MATERIAL FOR THIS EXERCISE —
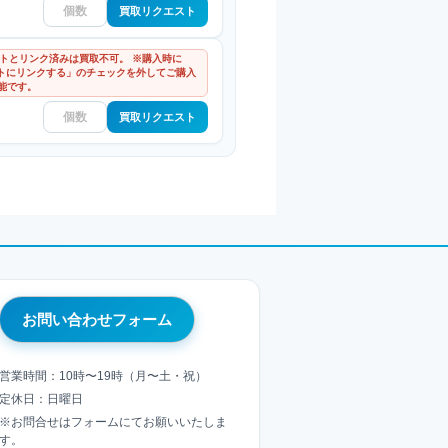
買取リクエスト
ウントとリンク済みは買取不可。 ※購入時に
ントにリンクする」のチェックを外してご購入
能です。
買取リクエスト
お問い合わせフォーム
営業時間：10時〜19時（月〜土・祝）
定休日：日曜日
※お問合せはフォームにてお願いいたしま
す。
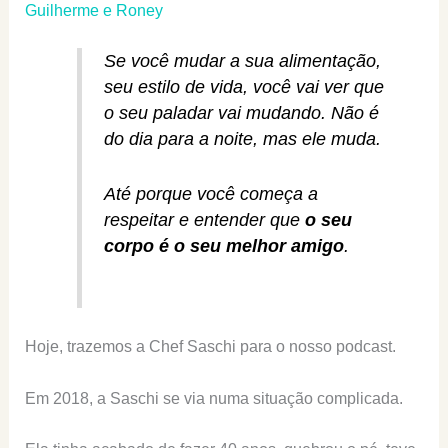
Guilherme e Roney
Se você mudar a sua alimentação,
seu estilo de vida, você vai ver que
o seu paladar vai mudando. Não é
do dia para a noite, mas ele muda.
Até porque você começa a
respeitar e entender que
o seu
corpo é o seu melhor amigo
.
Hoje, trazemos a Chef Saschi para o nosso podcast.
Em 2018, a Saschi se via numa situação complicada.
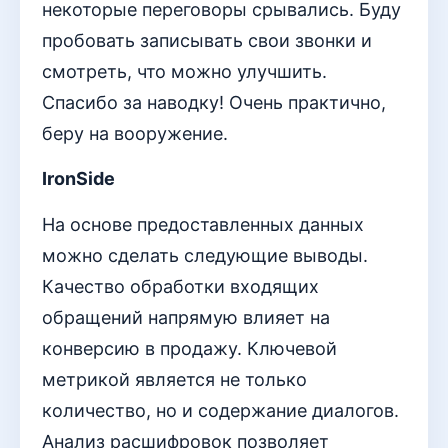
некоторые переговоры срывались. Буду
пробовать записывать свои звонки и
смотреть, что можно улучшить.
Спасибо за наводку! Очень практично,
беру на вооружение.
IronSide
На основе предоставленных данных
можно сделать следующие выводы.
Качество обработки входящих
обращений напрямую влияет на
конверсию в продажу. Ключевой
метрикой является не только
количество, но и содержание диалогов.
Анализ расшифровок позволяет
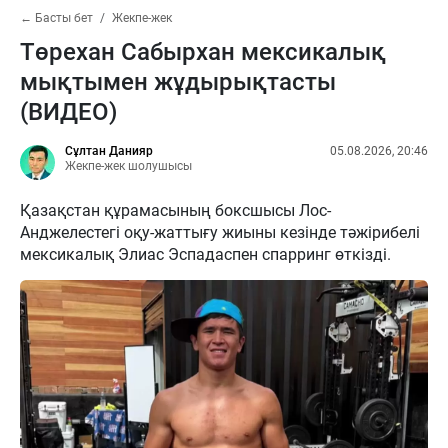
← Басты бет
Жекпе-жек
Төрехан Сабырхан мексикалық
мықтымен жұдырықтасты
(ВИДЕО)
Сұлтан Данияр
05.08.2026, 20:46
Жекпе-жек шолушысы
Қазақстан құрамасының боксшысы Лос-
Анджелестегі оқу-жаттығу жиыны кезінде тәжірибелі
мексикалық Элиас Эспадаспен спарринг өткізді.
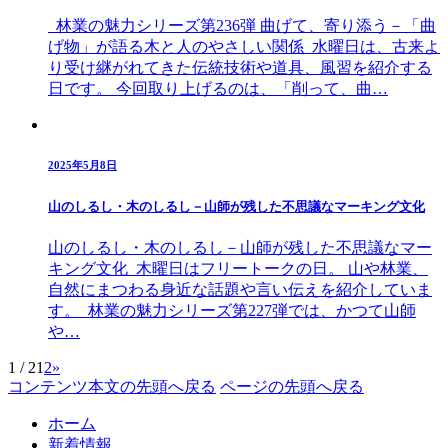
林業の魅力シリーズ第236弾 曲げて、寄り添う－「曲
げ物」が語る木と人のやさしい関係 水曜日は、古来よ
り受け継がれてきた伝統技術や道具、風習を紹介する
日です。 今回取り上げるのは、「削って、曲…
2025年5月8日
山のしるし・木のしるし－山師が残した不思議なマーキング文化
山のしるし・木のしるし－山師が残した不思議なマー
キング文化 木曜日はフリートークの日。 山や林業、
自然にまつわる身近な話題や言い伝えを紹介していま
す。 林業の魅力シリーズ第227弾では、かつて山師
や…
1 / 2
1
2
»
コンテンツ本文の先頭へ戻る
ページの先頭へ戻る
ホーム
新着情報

REQUIRED WORK — For this exercise, write the listing out again exactly, excluding all images.

COMPLETED EXERCISE —
買取リクエスト
ウントとリンク済みは買取不可。 ※購入時に
ントにリンクする」のチェックを外してご購入
能です。
買取リクエスト
お問い合わせフォーム
営業時間：10時〜19時（月〜土・祝）
定休日：日曜日
※お問合せはフォームにてお願いいたしま
す。
Guilherme e Roney
Se você mudar a sua alimentação,
seu estilo de vida, você vai ver que
o seu paladar vai mudando. Não é
do dia para a noite, mas ele muda.
Até porque você começa a
respeitar e entender que
o seu
corpo é o seu melhor amigo
.
Hoje, trazemos a Chef Saschi para o nosso podcast.
Em 2018, a Saschi se via numa situação complicada.
некоторые переговоры срывались. Буду
пробовать записывать свои звонки и
смотреть, что можно улучшить.
Спасибо за наводку! Очень практично,
беру на вооружение.
IronSide
На основе предоставленных данных
можно сделать следующие выводы.
Качество обработки входящих
обращений напрямую влияет на
конверсию в продажу. Ключевой
метрикой является не только
количество, но и содержание диалогов.
Анализ расшифровок позволяет
← Басты бет
Жекпе-жек
Төрехан Сабырхан мексикалық
мықтымен жұдырықтасты
(ВИДЕО)
Сұлтан Данияр
05.08.2026, 20:46
Жекпе-жек шолушысы
Қазақстан құрамасының боксшысы Лос-
Анджелестегі оқу-жаттығу жиыны кезінде тәжірибелі
мексикалық Элиас Эспадаспен спарринг өткізді.
林業の魅力シリーズ第236弾 曲げて、寄り添う－「曲
げ物」が語る木と人のやさしい関係 水曜日は、古来よ
り受け継がれてきた伝統技術や道具、風習を紹介する
日です。 今回取り上げるのは、「削って、曲…
2025年5月8日
山のしるし・木のしるし－山師が残した不思議なマーキング文化
山のしるし・木のしるし－山師が残した不思議なマー
キング文化 木曜日はフリートークの日。 山や林業、
自然にまつわる身近な話題や言い伝えを紹介していま
す。 林業の魅力シリーズ第227弾では、かつて山師
や…
1 / 2
1
2
»
コンテンツ本文の先頭へ戻る
ページの先頭へ戻る
ホーム
新着情報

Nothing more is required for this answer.